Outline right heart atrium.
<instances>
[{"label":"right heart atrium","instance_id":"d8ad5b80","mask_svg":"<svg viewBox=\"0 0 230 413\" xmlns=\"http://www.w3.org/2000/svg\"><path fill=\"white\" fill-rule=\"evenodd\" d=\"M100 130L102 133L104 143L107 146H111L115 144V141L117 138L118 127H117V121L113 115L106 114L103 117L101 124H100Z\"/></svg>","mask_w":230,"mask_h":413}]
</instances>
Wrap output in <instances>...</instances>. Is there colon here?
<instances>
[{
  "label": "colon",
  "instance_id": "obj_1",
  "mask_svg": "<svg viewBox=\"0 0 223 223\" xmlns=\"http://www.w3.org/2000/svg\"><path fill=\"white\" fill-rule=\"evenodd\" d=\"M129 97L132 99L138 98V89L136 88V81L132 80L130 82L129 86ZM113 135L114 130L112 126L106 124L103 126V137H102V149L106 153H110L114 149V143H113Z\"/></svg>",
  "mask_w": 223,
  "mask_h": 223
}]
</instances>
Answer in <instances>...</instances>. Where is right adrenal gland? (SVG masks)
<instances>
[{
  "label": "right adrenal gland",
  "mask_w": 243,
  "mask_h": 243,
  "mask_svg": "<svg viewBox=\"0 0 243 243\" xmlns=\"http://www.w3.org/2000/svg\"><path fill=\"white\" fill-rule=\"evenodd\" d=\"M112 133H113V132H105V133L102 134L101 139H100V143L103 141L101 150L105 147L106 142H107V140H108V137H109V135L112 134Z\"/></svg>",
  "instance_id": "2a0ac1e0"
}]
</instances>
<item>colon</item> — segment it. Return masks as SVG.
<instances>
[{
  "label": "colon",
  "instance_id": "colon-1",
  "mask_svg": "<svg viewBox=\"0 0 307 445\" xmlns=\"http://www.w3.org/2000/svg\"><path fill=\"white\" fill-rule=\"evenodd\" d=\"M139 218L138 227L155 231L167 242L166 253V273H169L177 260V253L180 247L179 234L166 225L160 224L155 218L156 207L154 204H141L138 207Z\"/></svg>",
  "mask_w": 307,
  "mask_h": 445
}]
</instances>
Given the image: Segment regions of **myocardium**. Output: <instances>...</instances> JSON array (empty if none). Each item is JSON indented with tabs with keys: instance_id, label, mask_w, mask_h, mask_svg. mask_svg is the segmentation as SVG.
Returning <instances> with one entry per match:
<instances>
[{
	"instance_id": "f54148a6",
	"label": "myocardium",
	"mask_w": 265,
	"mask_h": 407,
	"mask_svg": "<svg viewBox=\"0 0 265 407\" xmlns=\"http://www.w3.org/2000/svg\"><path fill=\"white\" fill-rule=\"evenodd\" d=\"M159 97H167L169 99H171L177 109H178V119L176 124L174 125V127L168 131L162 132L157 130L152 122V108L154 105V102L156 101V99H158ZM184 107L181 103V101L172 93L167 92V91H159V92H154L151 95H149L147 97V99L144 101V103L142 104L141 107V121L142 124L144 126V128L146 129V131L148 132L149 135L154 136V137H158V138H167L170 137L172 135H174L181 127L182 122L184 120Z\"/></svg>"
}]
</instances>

----------

### Problem description
Copy every line that appears above, with each word kept as it is.

### Response area
Outline right heart atrium.
<instances>
[{"label":"right heart atrium","instance_id":"d8ad5b80","mask_svg":"<svg viewBox=\"0 0 230 413\" xmlns=\"http://www.w3.org/2000/svg\"><path fill=\"white\" fill-rule=\"evenodd\" d=\"M100 130L102 133L104 143L107 146H111L115 144V141L117 138L118 127H117V121L113 115L106 114L103 117L101 124H100Z\"/></svg>","mask_w":230,"mask_h":413}]
</instances>
Wrap output in <instances>...</instances>. Is there colon here?
<instances>
[{
  "label": "colon",
  "instance_id": "obj_1",
  "mask_svg": "<svg viewBox=\"0 0 223 223\" xmlns=\"http://www.w3.org/2000/svg\"><path fill=\"white\" fill-rule=\"evenodd\" d=\"M129 97L132 99L138 98V89L136 88V81L132 80L130 82L129 86ZM113 135L114 130L112 126L106 124L103 126V137H102V149L106 153H110L114 149V143H113Z\"/></svg>",
  "mask_w": 223,
  "mask_h": 223
}]
</instances>
Answer in <instances>...</instances>. Where is right adrenal gland? (SVG masks)
<instances>
[{
  "label": "right adrenal gland",
  "mask_w": 243,
  "mask_h": 243,
  "mask_svg": "<svg viewBox=\"0 0 243 243\" xmlns=\"http://www.w3.org/2000/svg\"><path fill=\"white\" fill-rule=\"evenodd\" d=\"M112 133H113V132H105V133L102 134L101 139H100V143L103 141L101 150L105 147L106 142H107V140H108V137H109V135L112 134Z\"/></svg>",
  "instance_id": "2a0ac1e0"
}]
</instances>
<item>colon</item> — segment it. Return masks as SVG.
<instances>
[{
  "label": "colon",
  "instance_id": "colon-1",
  "mask_svg": "<svg viewBox=\"0 0 307 445\" xmlns=\"http://www.w3.org/2000/svg\"><path fill=\"white\" fill-rule=\"evenodd\" d=\"M139 218L138 227L155 231L167 242L166 253V273H169L177 260V253L180 247L179 234L166 225L160 224L155 218L156 207L154 204H141L138 207Z\"/></svg>",
  "mask_w": 307,
  "mask_h": 445
}]
</instances>
Given the image: Segment regions of **myocardium**. Output: <instances>...</instances> JSON array (empty if none). Each item is JSON indented with tabs with keys: instance_id, label, mask_w, mask_h, mask_svg. mask_svg is the segmentation as SVG.
Returning <instances> with one entry per match:
<instances>
[{
	"instance_id": "f54148a6",
	"label": "myocardium",
	"mask_w": 265,
	"mask_h": 407,
	"mask_svg": "<svg viewBox=\"0 0 265 407\" xmlns=\"http://www.w3.org/2000/svg\"><path fill=\"white\" fill-rule=\"evenodd\" d=\"M159 97H167L169 99H171L177 109H178V119L176 124L174 125V127L168 131L162 132L157 130L152 122V108L154 105V102L156 101V99H158ZM184 107L181 103V101L172 93L167 92V91H159V92H154L151 95H149L147 97V99L144 101V103L142 104L141 107V121L142 124L144 126V128L146 129V131L148 132L149 135L154 136V137H158V138H167L170 137L172 135H174L181 127L182 122L184 120Z\"/></svg>"
}]
</instances>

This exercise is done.